With cloud technology adoption accelerating in the wake of the pandemic, the ability to balance IT and business continuity with digital transformation is a top concern for all CIOs, no matter what industry they are in.
This is something that Kevin Sweeney — currently CIO at Dublin-based Intuition, a provider of e-learning and knowledge applications — knows well from 35 years in IT and from serving as CIO across various industries as diverse as automobile manufacturing, oil and gas, and financial services.
The role of CIO generally involves a type of juggling act between keeping a company’s applications and IT processes up and running smoothly —so they can, in turn, ensure the business runs similarly — and switching things up, adopting new technology and optimizing systems for an organisation’s evolving business needs.
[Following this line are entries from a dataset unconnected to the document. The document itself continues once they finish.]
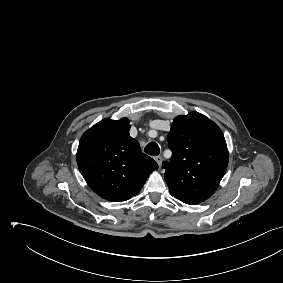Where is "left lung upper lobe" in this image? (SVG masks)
Listing matches in <instances>:
<instances>
[{
	"label": "left lung upper lobe",
	"mask_w": 283,
	"mask_h": 283,
	"mask_svg": "<svg viewBox=\"0 0 283 283\" xmlns=\"http://www.w3.org/2000/svg\"><path fill=\"white\" fill-rule=\"evenodd\" d=\"M167 140L172 157L162 167L170 194L189 205L205 201L216 191L228 166L221 129L206 116L191 112L173 120Z\"/></svg>",
	"instance_id": "5c2ea615"
}]
</instances>
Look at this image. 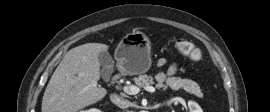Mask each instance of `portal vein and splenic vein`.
<instances>
[{"mask_svg": "<svg viewBox=\"0 0 270 112\" xmlns=\"http://www.w3.org/2000/svg\"><path fill=\"white\" fill-rule=\"evenodd\" d=\"M144 89L148 92H151V93L156 92V89L153 86H146V87H144ZM123 90L125 93H127L129 95H136L140 92V88L135 86V85L124 86Z\"/></svg>", "mask_w": 270, "mask_h": 112, "instance_id": "portal-vein-and-splenic-vein-1", "label": "portal vein and splenic vein"}]
</instances>
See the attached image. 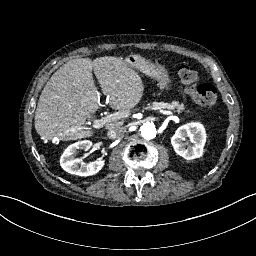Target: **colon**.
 I'll return each instance as SVG.
<instances>
[{
    "label": "colon",
    "instance_id": "1",
    "mask_svg": "<svg viewBox=\"0 0 256 256\" xmlns=\"http://www.w3.org/2000/svg\"><path fill=\"white\" fill-rule=\"evenodd\" d=\"M178 73L183 89L189 93L201 107H212L216 103L217 91L215 87L211 84H201L197 86L196 83L199 74L193 67L181 65Z\"/></svg>",
    "mask_w": 256,
    "mask_h": 256
}]
</instances>
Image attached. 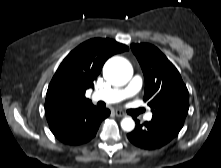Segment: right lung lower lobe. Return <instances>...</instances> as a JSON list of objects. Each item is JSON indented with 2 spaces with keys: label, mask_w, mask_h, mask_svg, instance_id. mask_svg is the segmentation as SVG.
I'll return each instance as SVG.
<instances>
[{
  "label": "right lung lower lobe",
  "mask_w": 221,
  "mask_h": 168,
  "mask_svg": "<svg viewBox=\"0 0 221 168\" xmlns=\"http://www.w3.org/2000/svg\"><path fill=\"white\" fill-rule=\"evenodd\" d=\"M109 115L108 109L101 110L91 105L46 118L58 140L68 145H79L90 141L96 135L101 121Z\"/></svg>",
  "instance_id": "1"
}]
</instances>
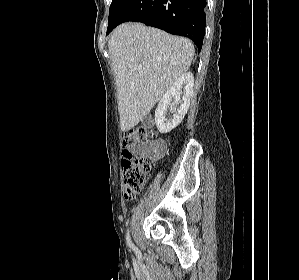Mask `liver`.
Listing matches in <instances>:
<instances>
[{
	"label": "liver",
	"instance_id": "liver-1",
	"mask_svg": "<svg viewBox=\"0 0 299 280\" xmlns=\"http://www.w3.org/2000/svg\"><path fill=\"white\" fill-rule=\"evenodd\" d=\"M122 131L136 126L185 73L195 50L192 42L141 23L118 26L108 41ZM141 68L143 73H139Z\"/></svg>",
	"mask_w": 299,
	"mask_h": 280
}]
</instances>
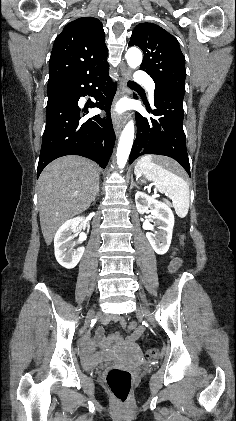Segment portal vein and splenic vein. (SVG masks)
<instances>
[{"label":"portal vein and splenic vein","mask_w":236,"mask_h":421,"mask_svg":"<svg viewBox=\"0 0 236 421\" xmlns=\"http://www.w3.org/2000/svg\"><path fill=\"white\" fill-rule=\"evenodd\" d=\"M73 196H78V194H73Z\"/></svg>","instance_id":"18ae733b"}]
</instances>
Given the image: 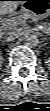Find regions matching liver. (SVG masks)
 Returning a JSON list of instances; mask_svg holds the SVG:
<instances>
[{
    "label": "liver",
    "mask_w": 50,
    "mask_h": 111,
    "mask_svg": "<svg viewBox=\"0 0 50 111\" xmlns=\"http://www.w3.org/2000/svg\"><path fill=\"white\" fill-rule=\"evenodd\" d=\"M22 2L13 0V1H1L0 2V13L1 15L9 14L13 12L19 4Z\"/></svg>",
    "instance_id": "6515ba94"
}]
</instances>
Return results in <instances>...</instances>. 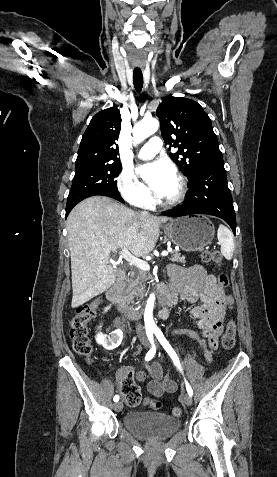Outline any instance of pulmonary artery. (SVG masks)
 Here are the masks:
<instances>
[{"mask_svg": "<svg viewBox=\"0 0 277 477\" xmlns=\"http://www.w3.org/2000/svg\"><path fill=\"white\" fill-rule=\"evenodd\" d=\"M162 148V140L158 136H153L149 141L140 149L139 157L142 159H150L154 157Z\"/></svg>", "mask_w": 277, "mask_h": 477, "instance_id": "pulmonary-artery-1", "label": "pulmonary artery"}]
</instances>
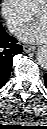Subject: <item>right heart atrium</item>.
Instances as JSON below:
<instances>
[{
    "label": "right heart atrium",
    "instance_id": "1",
    "mask_svg": "<svg viewBox=\"0 0 47 129\" xmlns=\"http://www.w3.org/2000/svg\"><path fill=\"white\" fill-rule=\"evenodd\" d=\"M1 13L9 30L13 33L18 32L32 18V13L27 10L21 0H2Z\"/></svg>",
    "mask_w": 47,
    "mask_h": 129
}]
</instances>
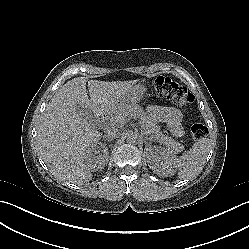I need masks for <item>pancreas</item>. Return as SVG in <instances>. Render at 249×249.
<instances>
[{"instance_id":"pancreas-1","label":"pancreas","mask_w":249,"mask_h":249,"mask_svg":"<svg viewBox=\"0 0 249 249\" xmlns=\"http://www.w3.org/2000/svg\"><path fill=\"white\" fill-rule=\"evenodd\" d=\"M120 115L123 118H136L141 121L142 126L146 131H149L152 138L158 140L161 143L166 144L169 148L177 150L181 147V144L171 137L165 136L160 132V127L157 122L148 116L143 108L138 104H129L121 109Z\"/></svg>"}]
</instances>
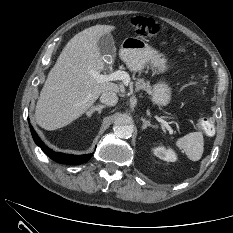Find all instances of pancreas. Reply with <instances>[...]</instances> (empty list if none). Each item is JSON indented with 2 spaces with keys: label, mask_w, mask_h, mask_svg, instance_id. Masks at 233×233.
<instances>
[{
  "label": "pancreas",
  "mask_w": 233,
  "mask_h": 233,
  "mask_svg": "<svg viewBox=\"0 0 233 233\" xmlns=\"http://www.w3.org/2000/svg\"><path fill=\"white\" fill-rule=\"evenodd\" d=\"M135 89L136 90H144L146 91L148 94H152L153 93V89L150 85L149 81H145L144 79H138L135 82Z\"/></svg>",
  "instance_id": "obj_1"
}]
</instances>
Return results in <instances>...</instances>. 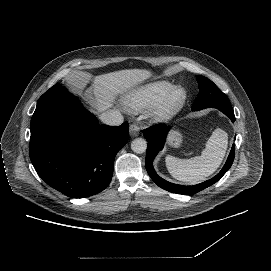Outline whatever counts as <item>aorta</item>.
Listing matches in <instances>:
<instances>
[{"label":"aorta","instance_id":"aorta-1","mask_svg":"<svg viewBox=\"0 0 271 271\" xmlns=\"http://www.w3.org/2000/svg\"><path fill=\"white\" fill-rule=\"evenodd\" d=\"M131 149L134 153L143 154L147 150V142L142 138L135 139L131 143Z\"/></svg>","mask_w":271,"mask_h":271}]
</instances>
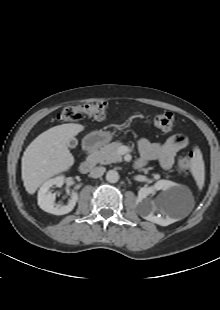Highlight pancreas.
Here are the masks:
<instances>
[{
    "mask_svg": "<svg viewBox=\"0 0 220 310\" xmlns=\"http://www.w3.org/2000/svg\"><path fill=\"white\" fill-rule=\"evenodd\" d=\"M122 143L119 141L105 145L100 150L94 152L91 157L100 164L106 165L115 162H121L122 157L118 154L119 147Z\"/></svg>",
    "mask_w": 220,
    "mask_h": 310,
    "instance_id": "obj_1",
    "label": "pancreas"
}]
</instances>
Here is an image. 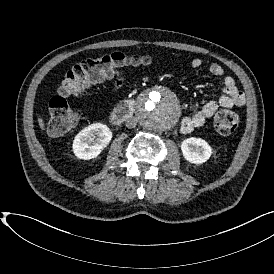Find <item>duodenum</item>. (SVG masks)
Listing matches in <instances>:
<instances>
[{"label": "duodenum", "mask_w": 274, "mask_h": 274, "mask_svg": "<svg viewBox=\"0 0 274 274\" xmlns=\"http://www.w3.org/2000/svg\"><path fill=\"white\" fill-rule=\"evenodd\" d=\"M136 101L127 99L118 105L111 113V121L114 124H120L133 115Z\"/></svg>", "instance_id": "410a0bca"}]
</instances>
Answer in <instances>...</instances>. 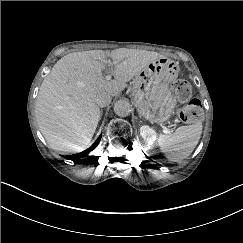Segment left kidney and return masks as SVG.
Segmentation results:
<instances>
[{"mask_svg": "<svg viewBox=\"0 0 243 243\" xmlns=\"http://www.w3.org/2000/svg\"><path fill=\"white\" fill-rule=\"evenodd\" d=\"M140 135L147 143V145L150 146H153L157 139V133L155 132V130L147 125H143L140 127Z\"/></svg>", "mask_w": 243, "mask_h": 243, "instance_id": "1", "label": "left kidney"}]
</instances>
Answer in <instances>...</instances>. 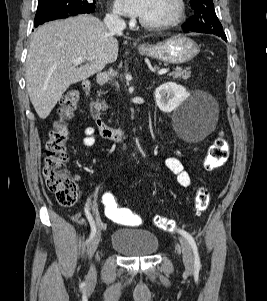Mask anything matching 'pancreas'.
I'll return each instance as SVG.
<instances>
[{
    "label": "pancreas",
    "mask_w": 267,
    "mask_h": 301,
    "mask_svg": "<svg viewBox=\"0 0 267 301\" xmlns=\"http://www.w3.org/2000/svg\"><path fill=\"white\" fill-rule=\"evenodd\" d=\"M190 74L191 72L188 71V69H182L181 67H177L173 70V72L171 73V76L175 79L180 78V79H184L187 80L188 78H190ZM100 95V94H99ZM101 109H106L108 106L106 105L105 101L102 102H98L96 103Z\"/></svg>",
    "instance_id": "1"
}]
</instances>
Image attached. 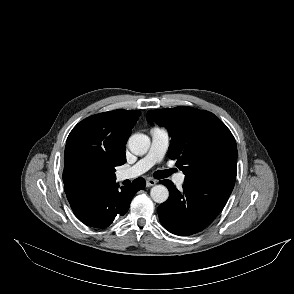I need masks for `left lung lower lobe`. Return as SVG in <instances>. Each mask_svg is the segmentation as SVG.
Returning a JSON list of instances; mask_svg holds the SVG:
<instances>
[{"label":"left lung lower lobe","instance_id":"obj_1","mask_svg":"<svg viewBox=\"0 0 294 294\" xmlns=\"http://www.w3.org/2000/svg\"><path fill=\"white\" fill-rule=\"evenodd\" d=\"M169 198L158 207L160 222L171 233L186 236L202 231L224 208L233 188L231 181L202 178L185 181L180 192L170 180H161Z\"/></svg>","mask_w":294,"mask_h":294}]
</instances>
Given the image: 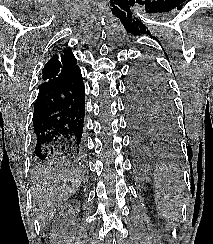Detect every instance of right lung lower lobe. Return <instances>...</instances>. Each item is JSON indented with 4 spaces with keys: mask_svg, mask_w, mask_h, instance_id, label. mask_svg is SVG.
I'll return each mask as SVG.
<instances>
[{
    "mask_svg": "<svg viewBox=\"0 0 213 244\" xmlns=\"http://www.w3.org/2000/svg\"><path fill=\"white\" fill-rule=\"evenodd\" d=\"M38 88L33 115L35 155L41 160L81 161L85 89L80 69Z\"/></svg>",
    "mask_w": 213,
    "mask_h": 244,
    "instance_id": "right-lung-lower-lobe-1",
    "label": "right lung lower lobe"
}]
</instances>
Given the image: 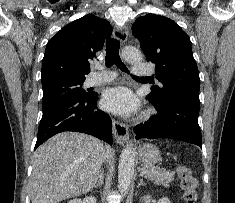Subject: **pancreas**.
<instances>
[{
    "instance_id": "cf45deb5",
    "label": "pancreas",
    "mask_w": 235,
    "mask_h": 203,
    "mask_svg": "<svg viewBox=\"0 0 235 203\" xmlns=\"http://www.w3.org/2000/svg\"><path fill=\"white\" fill-rule=\"evenodd\" d=\"M142 168L147 172L145 175L146 178L154 181L157 185L167 186L174 180L173 172L161 170L160 168L150 164H144Z\"/></svg>"
}]
</instances>
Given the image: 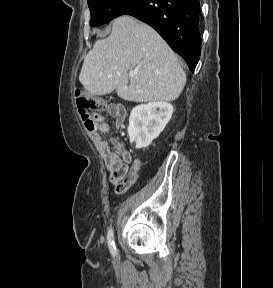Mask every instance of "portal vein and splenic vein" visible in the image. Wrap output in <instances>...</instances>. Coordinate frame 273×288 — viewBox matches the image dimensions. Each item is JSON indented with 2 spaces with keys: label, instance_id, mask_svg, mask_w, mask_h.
Returning <instances> with one entry per match:
<instances>
[{
  "label": "portal vein and splenic vein",
  "instance_id": "obj_1",
  "mask_svg": "<svg viewBox=\"0 0 273 288\" xmlns=\"http://www.w3.org/2000/svg\"><path fill=\"white\" fill-rule=\"evenodd\" d=\"M134 75H135V72H133V71H130V72H129V76H130V77H133Z\"/></svg>",
  "mask_w": 273,
  "mask_h": 288
}]
</instances>
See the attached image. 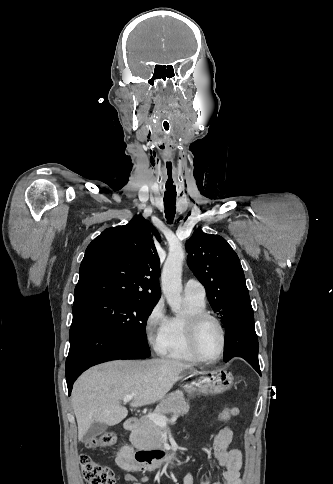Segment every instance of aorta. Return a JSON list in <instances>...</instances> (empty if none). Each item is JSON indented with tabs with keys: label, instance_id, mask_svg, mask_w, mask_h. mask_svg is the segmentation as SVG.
I'll return each instance as SVG.
<instances>
[{
	"label": "aorta",
	"instance_id": "762f6f07",
	"mask_svg": "<svg viewBox=\"0 0 333 484\" xmlns=\"http://www.w3.org/2000/svg\"><path fill=\"white\" fill-rule=\"evenodd\" d=\"M185 253L181 245L169 250L161 275V287L165 298L173 312L181 309L182 265Z\"/></svg>",
	"mask_w": 333,
	"mask_h": 484
}]
</instances>
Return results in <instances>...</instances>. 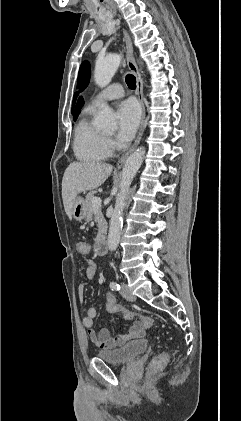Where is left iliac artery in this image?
Wrapping results in <instances>:
<instances>
[{
  "mask_svg": "<svg viewBox=\"0 0 241 421\" xmlns=\"http://www.w3.org/2000/svg\"><path fill=\"white\" fill-rule=\"evenodd\" d=\"M110 288L112 289V290H120V285L118 284V283H116V282H111L110 283Z\"/></svg>",
  "mask_w": 241,
  "mask_h": 421,
  "instance_id": "1",
  "label": "left iliac artery"
}]
</instances>
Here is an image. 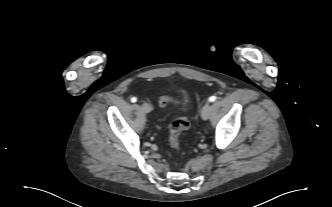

“You’re constantly trying to balance those two together,” Sweeney says. “Because you know you’re going to change — you’re constantly going to change — but you have to ensure reliability as well. “
Crisis sparks technology adoption
This can create some tension within an organization, and sometimes it takes a crisis for a CIO to get employees to embrace the technology available to make doing their jobs and achieving business goals more efficient, Sweeney notes.
When the COVID-19 pandemic hit and Intuition’s staff was sent home to work, Sweeney says, most of them already had registered for Microsoft Teams, which the company uses internally as its cloud-based collaboration and communication tool.